Jimmy Butler #22 of the Miami Heat reacts during the fourth quarter against the Milwaukee Bucks in Game Four of the Eastern Conference First Round Playoffs at Kaseya Center on April 24, 2023 in Miami. Credit: Getty Images/Megan Briggs

GREENBURGH — As the Knicks began preparations for the renewal of hostilities in an Eastern Conference semifinal series against the Miami Heat, there is one name that is the focus of every bit of the game plan, and it is a familiar one for coach Tom Thibodeau.

Jimmy Butler.

Thibodeau was there from the beginning, scouting Butler during his days at Marquette. He was Butler’s coach for years in Chicago and Minnesota as he developed from the last pick of the first round in 2011 to the most fearsome player in the playoffs right now.

Butler almost singlehandedly carried the eighth-seeded Heat past the top-seeded Milwaukee Bucks in the first round. There was a 56-point masterpiece in Game 4 and then an improbable last-second shot to force overtime in the Heat’s Game 5 win.

“I’ll be honest: I didn’t see this,” Thibodeau said of predraft work when he was with the Bulls. “I saw — the things that stood out were his toughness, his competitiveness. He played a lot of power forward. But when you look at him, you say, OK, we had what I thought was the best team in the league . . . so I felt like we were getting a rotation player.

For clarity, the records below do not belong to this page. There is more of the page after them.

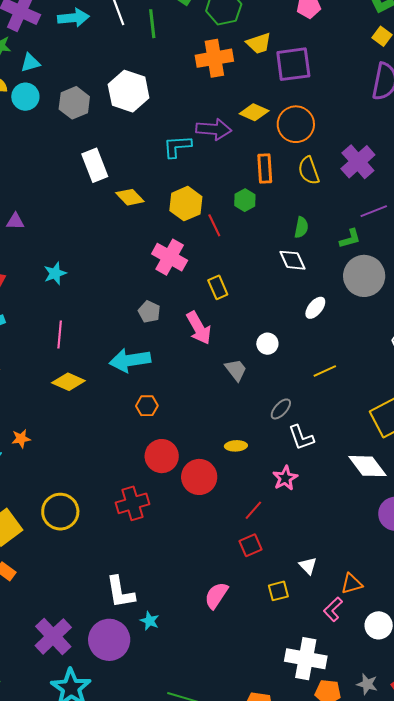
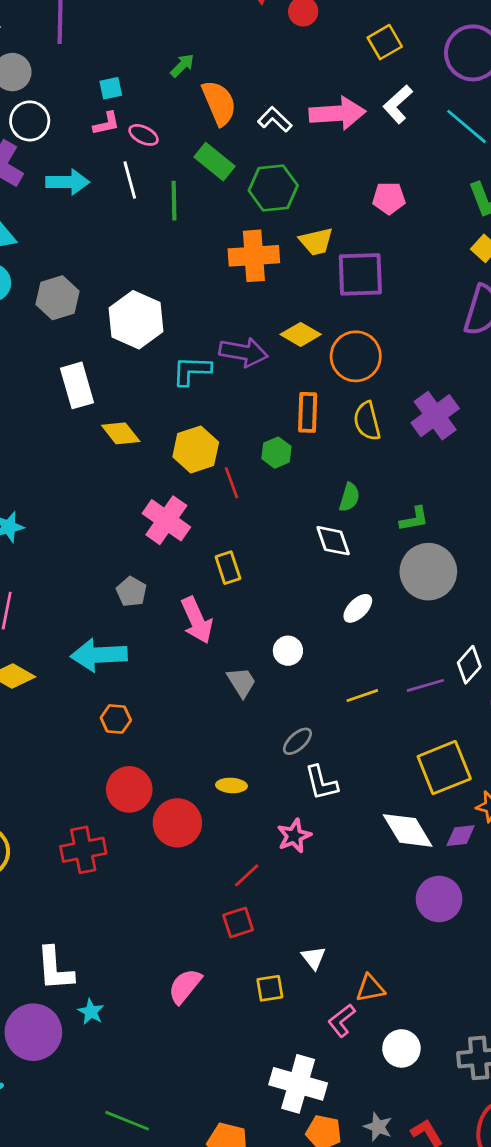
white hexagon: (129, 91) -> (136, 320), moved
purple line: (374, 211) -> (425, 685), moved

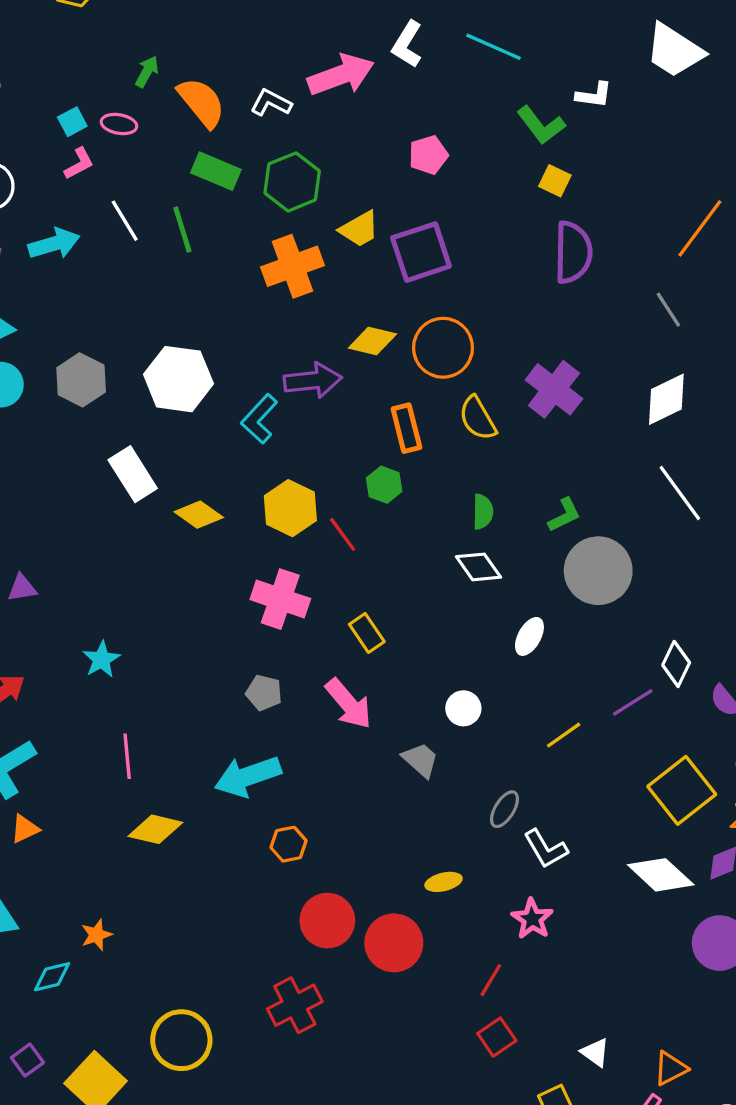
pink ellipse: (144, 135) -> (119, 124), moved
cyan L-shape: (192, 371) -> (259, 419), turned -33

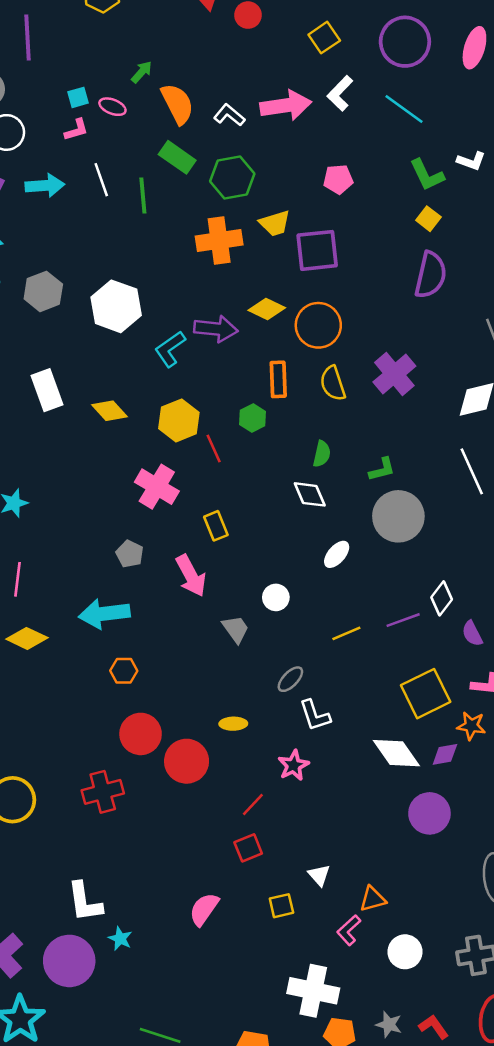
white rectangle: (133, 474) -> (47, 390), moved

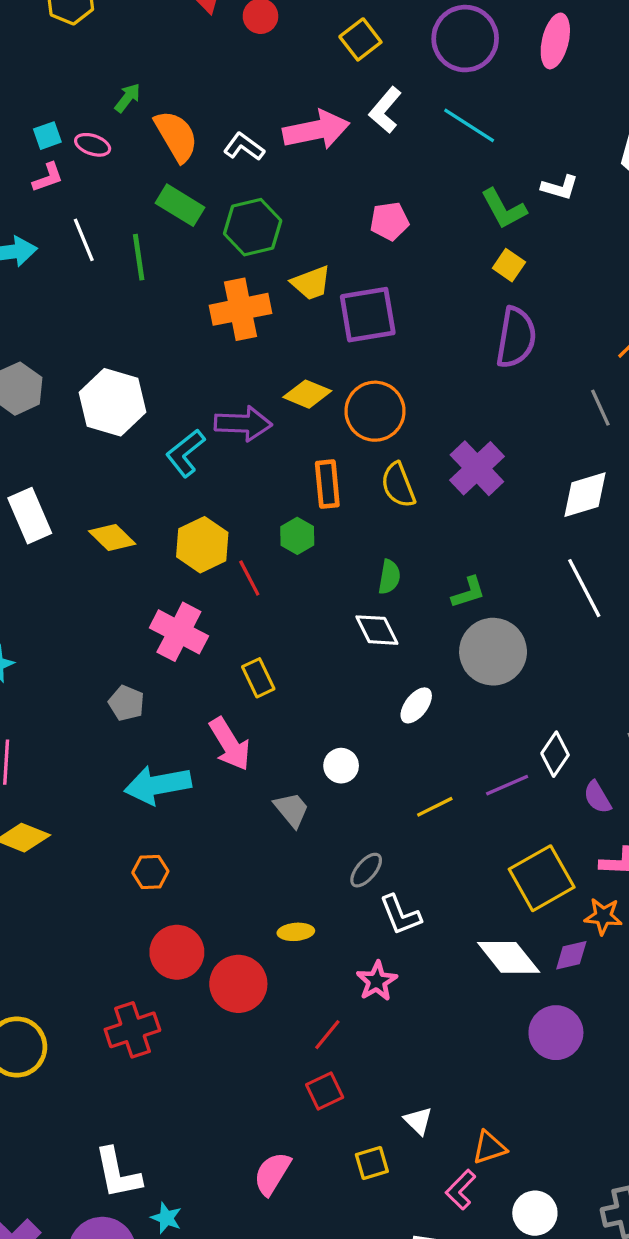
gray pentagon: (130, 554) -> (126, 703), moved
cyan arrow: (104, 614) -> (158, 785), moved

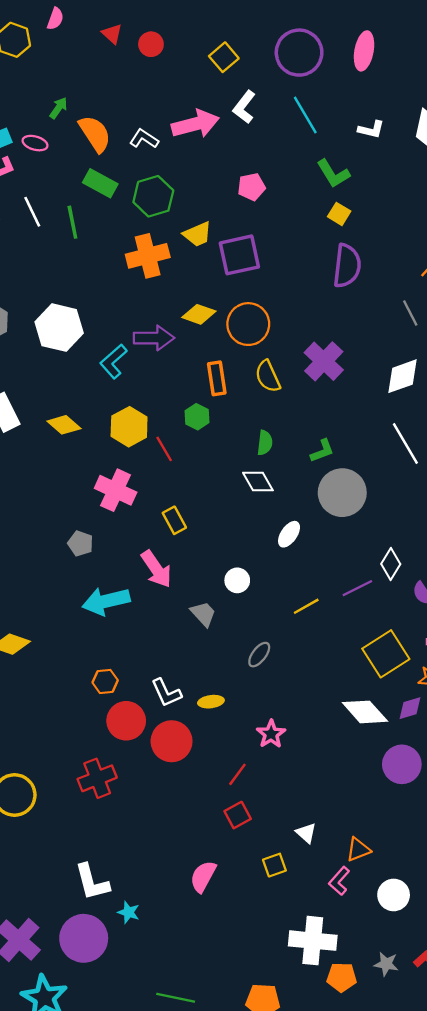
cyan line: (469, 125) -> (305, 115), turned 30
white L-shape: (560, 187) -> (371, 130), moved
orange hexagon: (150, 872) -> (105, 681), moved
white L-shape: (400, 915) -> (166, 693), moved

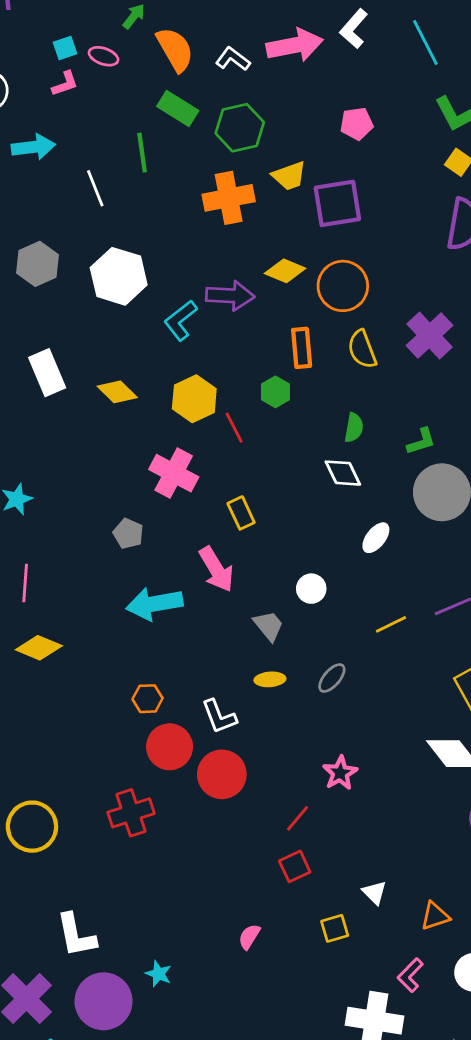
white line: (32, 212) -> (95, 188), moved
yellow ellipse: (211, 702) -> (270, 679), moved
pink semicircle: (203, 876) -> (249, 937), size x0.7
pink L-shape: (339, 881) -> (410, 975), moved
white L-shape: (92, 882) -> (76, 935), moved

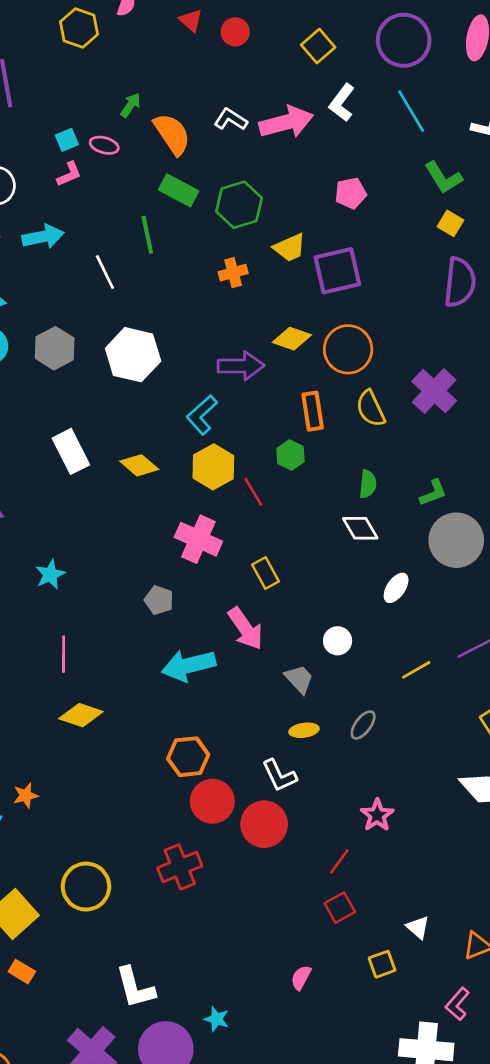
white L-shape: (233, 59) -> (231, 119), moved
orange cross: (229, 198) -> (233, 273), size x0.6
cyan L-shape: (181, 320) -> (202, 415), moved
orange hexagon: (148, 699) -> (188, 757), size x1.4
white L-shape: (219, 717) -> (279, 776), moved

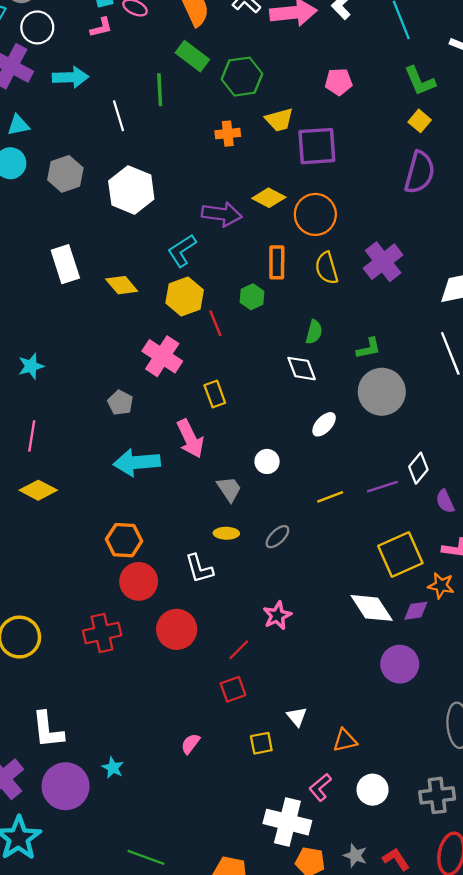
red circle: (264, 824) -> (177, 629), moved

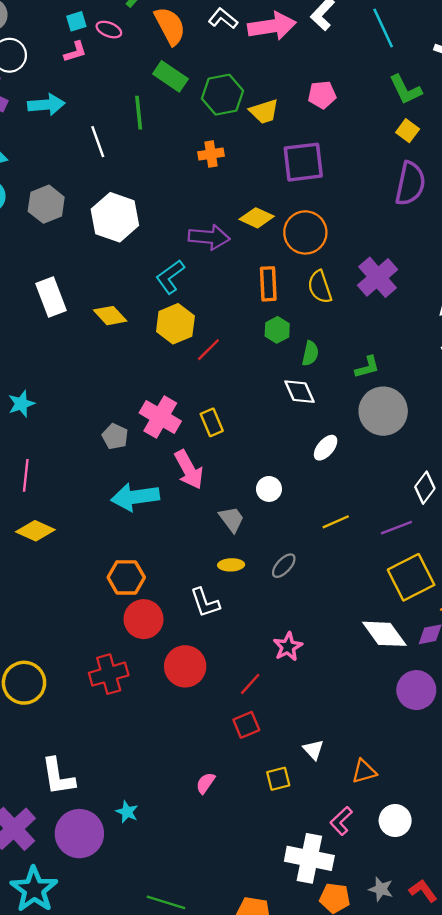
yellow trapezoid: (279, 120) -> (264, 111), moved
green hexagon: (252, 297) -> (277, 330), moved
red line: (215, 323) -> (208, 350), turned 70
pink cross: (162, 356) -> (160, 417), moved
purple line: (382, 487) -> (396, 528), moved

I didn’t know how good he would become.

“I think his first year was the lockout. And he was behind Luol Deng. Really the first opportunity he had to play was here at the Garden. It was [Dec. 2, 2011], Luol was out. And he had to guard [Carmelo Anthony]. He came in — we started talking to the coaches before the game. I said, ‘Are we really playing him first game [in this spot]?’ And he was great. So that told me a lot about him right there. And then each year he just got better and better.”

What Butler has become is the centerpiece of the scouting report, the prototypical Thibodeau player — a beast he helped create and now must defeat.

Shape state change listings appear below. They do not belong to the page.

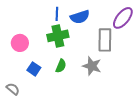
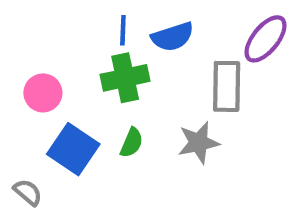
gray star: (92, 66) -> (199, 143), turned -30
blue square: (34, 69) -> (73, 149), size x1.6

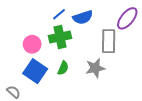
blue line: (123, 30) -> (59, 14), turned 48
pink circle: (43, 93) -> (32, 44), moved

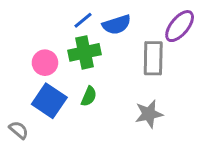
gray star: (95, 68) -> (149, 114), moved

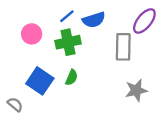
pink circle: (45, 63) -> (32, 34), moved
gray star: (149, 114) -> (136, 90), moved

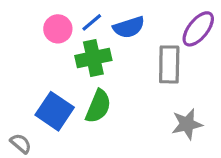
pink circle: (32, 34) -> (58, 29), moved
green semicircle: (72, 77) -> (98, 106), size x1.5

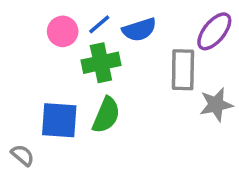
blue square: (55, 111) -> (59, 120), turned -30
gray star: (187, 124) -> (216, 105), moved

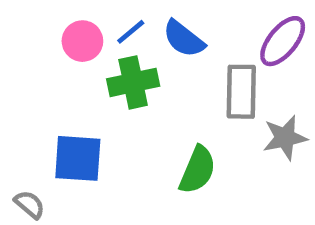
blue semicircle: (139, 30) -> (184, 39), turned 56
green semicircle: (106, 115) -> (197, 170), moved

“Well, I think there’s nothing he can’t do, because it’s not just the shot-making,” Thibodeau said. “It’s the ability to get into the paint, make plays, get to the line. You have to be disciplined against him, but also the shot creation. So your team has to be locked into the things that he’s doing, you have to have an awareness and you can’t gift him free throws and you got to have good body position against him, and you gotta go guard it with your team. But they are a lot more than just Jimmy.”

The Heat certainly are, with Bam Adebayo and Kyle Lowry and an assortment of unheralded players who have risen from undrafted wannabes to postseason contributors.

The Knicks must plan for Butler the same way they had to plot to limit the Cavaliers’ Donovan Mitchell in the first round.

Years after he scouted and drafted Butler, Thibodeau was running the show in Minnesota and had Josh Hart in for workouts. And in Hart, he saw a comparison to Butler.

“Yeah. Certainly. The toughness, the competitiveness, all those things,” Thibodeau said. “All the intangibles. Playmaking ability of whatever the game needed. The toughness aspect of it, very similar.”

Now Hart likely will be counted on most among a group of players Thibodeau will utilize to try to limit Butler. Hart certainly knows what the task is, not only after defending him much of the time when the Knicks and Heat played in the regular season but also watching on television when Butler hit the tying shot Wednesday night. Hart simply tweeted, “Wow.”

“My mentality never changes,” he said. “Obviously, he’s on a great streak right now. My job is to make it difficult for him, force him to shoot tough shots. I think the biggest thing with him . . . he does a really good job of getting to the free-throw line. I have to be smart with not having stupid fouls, stupid reach-ins. He’s a smart player. He uses that to his advantage. Nothing different. Just make it as tough for him as I can.”

Heat coach Erik Spoelstra said of Butler, “He’s desperate and urgent and maniacal and sometimes psychotic about the will to try to win.”

Thibodeau saw that, too, and he knows he needs his players to rise to that level.

“I think when you look at intangibles of winning players, that’s one of the main things is competitiveness,” he said. “The ability to think on your feet, how competitive you are, your drive, the ability to sustain great effort over a long period of time — those are the things you try to identify in players. And that’s what drives winning, drives improvement. Those are winning characteristics.”